Why are you whitewashing COVID? Did you get to ride it out in some magical land where you weren't intubating 2-3x often and having coworkers develop short and long term disabilities or die? This amnesia for how bad things were and combined with the fact that your hated "government overreach" was almost exclusively private companies dictating their employees behavior is a bizarre response to a series of deeply traumatic events.
 
Why are you whitewashing COVID? Did you get to ride it out in some magical land where you weren't intubating 2-3x often and having coworkers develop short and long term disabilities or die? This amnesia for how bad things were and combined with the fact that your hated "government overreach" was almost exclusively private companies dictating their employees behavior is a bizarre response to a series of deeply traumatic events.

I definitely saw young people die like crazy in 2020, and the delta variant was also an asskicker

It does seem to just be a cold virus now though

we beat it into submission by constantly giving it to ourselves

'murica
 
Why are you whitewashing COVID? Did you get to ride it out in some magical land where you weren't intubating 2-3x often and having coworkers develop short and long term disabilities or die?
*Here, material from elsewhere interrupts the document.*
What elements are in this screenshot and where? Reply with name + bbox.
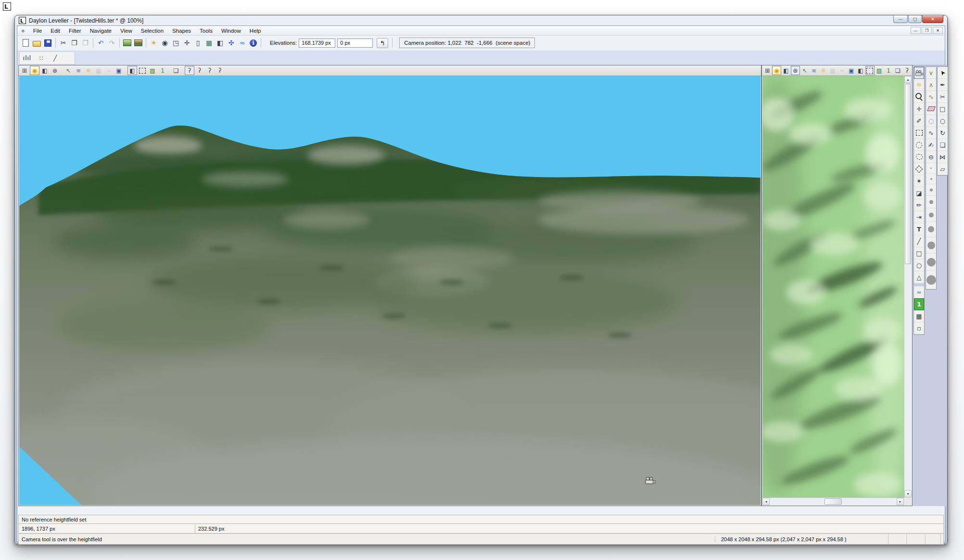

This amnesia for how bad things were and combined with the fact that your hated "government overreach" was almost exclusively private companies dictating their employees behavior is a bizarre response to a series of deeply traumatic events.

I'm sorry that was your experience.
It wasn't mine.
Numbers are numbers, however - and the virus had a 99%+ recovery rate.
 
Why are you whitewashing COVID? Did you get to ride it out in some magical land where you weren't intubating 2-3x often and having coworkers develop short and long term disabilities or die? This amnesia for how bad things were and combined with the fact that your hated "government overreach" was almost exclusively private companies dictating their employees behavior is a bizarre response to a series of deeply traumatic events.

Government is government, be it federal, state, local, or the "governance" of a private company.

I had a government job at the time as well.
 
The assertion that we do not critically evaluate vaccines belies ignorance. There are many infectious diseases for which we have vaccines that are not recommended for lower risk individuals. HPV is not recommended after a certain age, rabies/typhoid/yellow fever are not recommended UNLESS you're doing something high-risk. Should doctors and medical societies be circumspect of pharmaceutical manufacturer's claims and base their recommendations on a robust risk-benefit analysis? Yes. Good news: we are and they do!
 
I'm sorry that was your experience.
It wasn't mine.
Numbers are numbers, however - and the virus had a 99%+ recovery rate.
“Numbers are numbers”

There were >100M cases reported in the US with a mortality of ~1,200,000, which is almost the entire population of Dallas, TX.

The economic cost of Covid-19 has been estimated at 15 trillion dollars.

Cumulative excess deaths attributed to Covid-19 exceed 25M globally.

The mortality rates for unvaccinated vs vaccinated patients were demonstrably different.

Why are we denying that a worldwide epidemic occurred 5 years ago?

united-states-rates-of-covid-19-deaths-by-vaccination-status.png
vaccination-lives-saved.png
 
I'm sorry that was your experience.
It wasn't mine.
Numbers are numbers, however - and the virus had a 99%+ recovery rate.
I have to ask: did your hospital not get overwhelmed with COVID at least once? Mine was significantly over capacity twice that I can recall (Fall 2020 and Delta in August/September 2021). We're talking 90% of beds full of COVID.

Part that really pissed me off is during Delta less than 10% of those hospitalized were vaccinated and less than 2% in the ICU.
 
I have to ask: did your hospital not get overwhelmed with COVID at least once? Mine was significantly over capacity twice that I can recall (Fall 2020 and Delta in August/September 2021). We're talking 90% of beds full of COVID.

Part that really pissed me off is during Delta less than 10% of those hospitalized were vaccinated and less than 2% in the ICU.

It did.
And there were far more cases of people who stayed home with it and got better easy (like me).